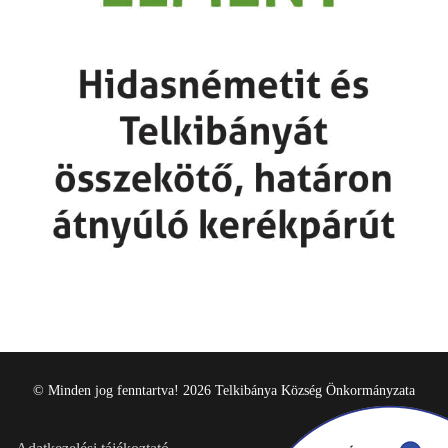
© Minden jog fenntartva! 2026 Telkibánya Község Önkormányzata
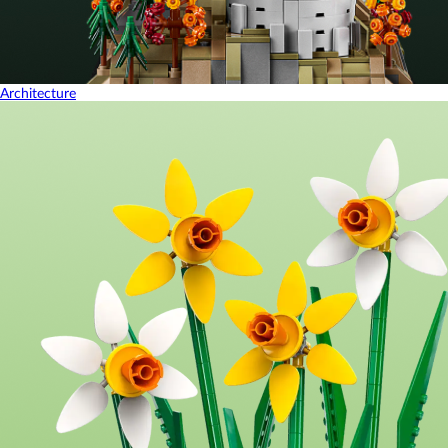
Architecture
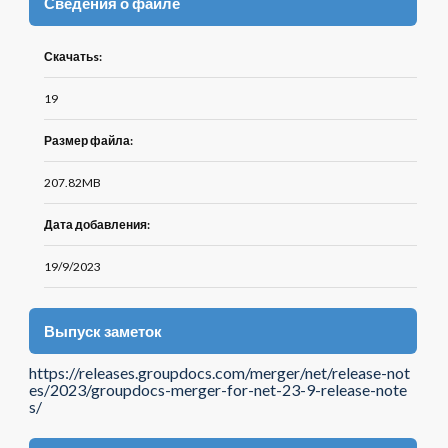
Сведения о файле
Скачатьs:
19
Размер файла:
207.82MB
Дата добавления:
19/9/2023
Выпуск заметок
https://releases.groupdocs.com/merger/net/release-not
es/2023/groupdocs-merger-for-net-23-9-release-note
s/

Required action
Output the data above without changes, apart from leaving out the pictures.

Exercise solution
© Minden jog fenntartva! 2026 Telkibánya Község Önkormányzata
Architecture
Сведения о файле
Скачатьs:
19
Размер файла:
207.82MB
Дата добавления:
19/9/2023
Выпуск заметок
https://releases.groupdocs.com/merger/net/release-not
es/2023/groupdocs-merger-for-net-23-9-release-note
s/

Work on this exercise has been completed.